Даже не моргнув глазом, он улыбнулся. «Мы не такие, как все. Мы справимся с чем угодно».
Как хочешь, подумала я. Но потом не говори, что я тебя не предупреждала, потому что приятного будет мало.
Что бы ни происходило с моим телом, у него это не вызывало отвращения. На самом деле то, что, по моему мнению, должно было его оттолкнуть, в итоге лишь увеличивало его сочувствие ко мне. Мое покрытое синяками бледное тело воспринималось им лишь как свидетельство тех страданий, которые я перенесла, чтобы остаться с ним. Ряд покрытых запекшейся кровью скоб вдоль моего живота в его глазах был олицетворением моей способности переносить боль. Я видела, как от сострадания он постепенно перешел к уважению. Он уважал мое тело и мой дух, как бы ужасно они меня ни подводили. Он восторгался их способностью к исцелению, пускай и столь медленному. Он восхищался моей силой и помог мне взглянуть на себя со стороны, с сочувствием и уважением. Как бы я ни выглядела снаружи, какой бы слабой и беспомощной себя ни чувствовала, он видел внутри меня огненную, пылающую силу. Когда я увидела себя его глазами, то мне захотелось стать похожей на этого человека. Этот человек не унывал и был решительно настроен пойти на поправку.

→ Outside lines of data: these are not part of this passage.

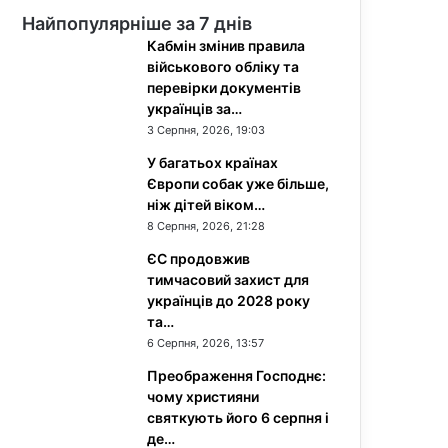
Найпопулярніше за 7 днів
Кабмін змінив правила
військового обліку та
перевірки документів
українців за…
3 Серпня, 2026, 19:03
У багатьох країнах
Європи собак уже більше,
ніж дітей віком…
8 Серпня, 2026, 21:28
ЄС продовжив
тимчасовий захист для
українців до 2028 року
та…
6 Серпня, 2026, 13:57
Преображення Господнє:
чому християни
святкують його 6 серпня і
де…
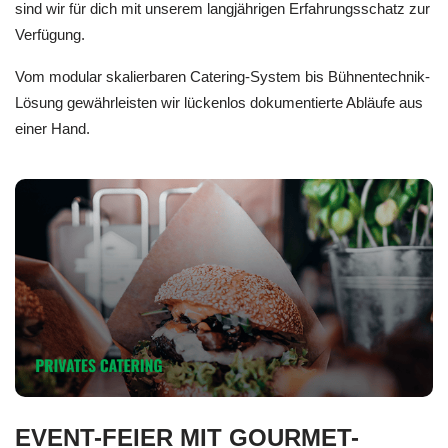
sind wir für dich mit unserem langjährigen Erfahrungsschatz zur
Verfügung.
Vom modular skalierbaren Catering-System bis Bühnentechnik-
Lösung gewährleisten wir lückenlos dokumentierte Abläufe aus
einer Hand.
EVENT-FEIER MIT GOURMET-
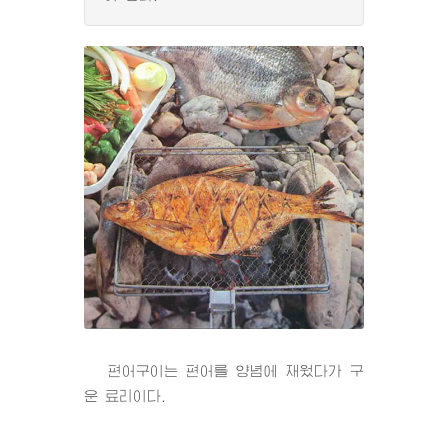
편어구이는 편어를 양념에 재웠다가 구
운 료리이다.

В те дни врачи и медсестры нескончаемым потоком заходили в мою палату и выходили из нее. Нередко я их узнавала по своей, как мне казалось в тот момент, прошлой жизни, однако появлялись и новые лица. Резидент хирургии, чей отчет я тогда услышала во время обхода, зашел как-то утром проверить мое состояние после того, как у меня обострилась почечная недостаточность, в чем я полностью винила совершенно не вовремя назначенный фуросемид. Он был весьма амбициозным, но мягким в душе. Он хотел заниматься пластической хирургией, где царит чудовищная конкуренция. Трудился изо всех сил, чтобы старшие врачи были к нему благосклонны, и надеялся, что, несмотря на все препятствия, они разглядят его способности и преданность работе. Он нуждался в их поддержке, чтобы подать заявление на одно из нескольких выделяемых каждый год столь желанных мест для специализации в пластической хирургии.

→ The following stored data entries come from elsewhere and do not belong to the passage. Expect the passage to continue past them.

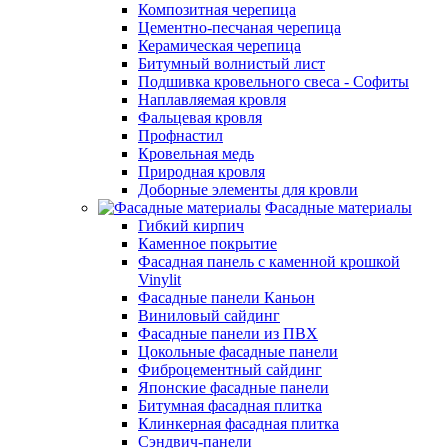
Композитная черепица
Цементно-песчаная черепица
Керамическая черепица
Битумный волнистый лист
Подшивка кровельного свеса - Софиты
Наплавляемая кровля
Фальцевая кровля
Профнастил
Кровельная медь
Природная кровля
Доборные элементы для кровли
Фасадные материалы
Гибкий кирпич
Каменное покрытие
Фасадная панель с каменной крошкой
Vinylit
Фасадные панели Каньон
Виниловый сайдинг
Фасадные панели из ПВХ
Цокольные фасадные панели
Фиброцементный сайдинг
Японские фасадные панели
Битумная фасадная плитка
Клинкерная фасадная плитка
Сэндвич-панели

Я схватила первое, что попалось мне под руку, – небольшой пластмассовый прибор, который был призван помогать мне делать глубокие вдохи, чтобы мои легкие оптимально наполнялись воздухом, – и бросила его в него. Он нагнулся, хотя в этом и не было необходимости: даже в своей лучшей форме я не отличалась хорошей меткостью. Теперь же, когда у меня двоилось в глазах, а мышцы ослабли от бездействия, у меня вообще не было никаких шансов в него попасть.
«Как ты мог вообще допустить, что фуросемид – это хорошая идея?» – спросила я его.